**REQUIRED WORK**
Return exactly the final stretch of the records below, opening with the line that contains "Lees ons Blog (661, 2520)" and closing with the last line.

**RECORDS FOR THE TASK**
* * * * *

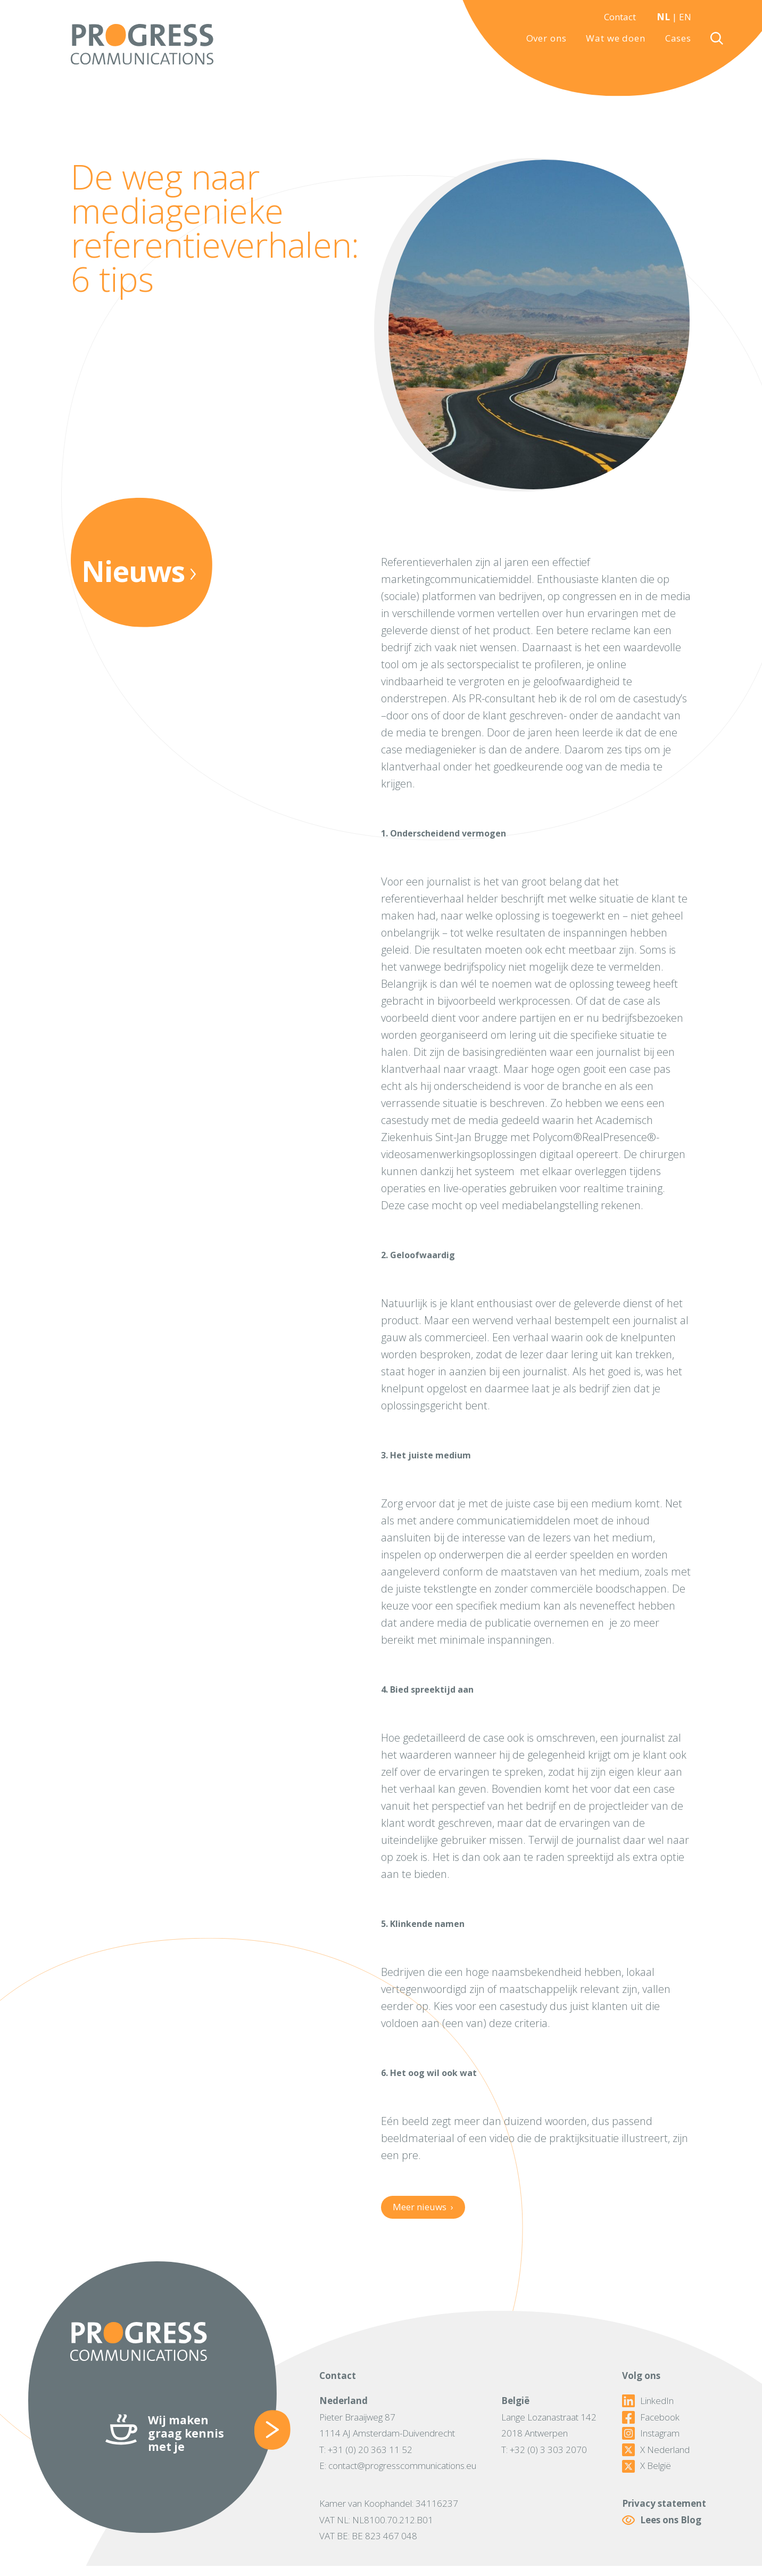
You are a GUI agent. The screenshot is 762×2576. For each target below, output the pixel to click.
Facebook (651, 2417)
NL (663, 17)
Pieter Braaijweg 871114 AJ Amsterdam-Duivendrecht (387, 2425)
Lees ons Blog (661, 2520)
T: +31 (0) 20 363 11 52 (365, 2449)
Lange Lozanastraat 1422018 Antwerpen (549, 2425)
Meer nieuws (423, 2207)
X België (646, 2465)
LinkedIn (648, 2400)
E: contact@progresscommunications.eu (397, 2465)
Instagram (651, 2433)
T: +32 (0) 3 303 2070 (544, 2449)
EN (685, 17)
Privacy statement (664, 2503)
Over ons (546, 38)
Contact (620, 17)
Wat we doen (615, 38)
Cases (678, 38)
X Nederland (656, 2449)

* * * * *

**EXERCISE SOLUTION**
Lees ons Blog (661, 2520)
T: +31 (0) 20 363 11 52 (365, 2449)
Lange Lozanastraat 1422018 Antwerpen (549, 2425)
Meer nieuws (423, 2207)
X België (646, 2465)
LinkedIn (648, 2400)
E: contact@progresscommunications.eu (397, 2465)
Instagram (651, 2433)
T: +32 (0) 3 303 2070 (544, 2449)
EN (685, 17)
Privacy statement (664, 2503)
Over ons (546, 38)
Contact (620, 17)
Wat we doen (615, 38)
Cases (678, 38)
X Nederland (656, 2449)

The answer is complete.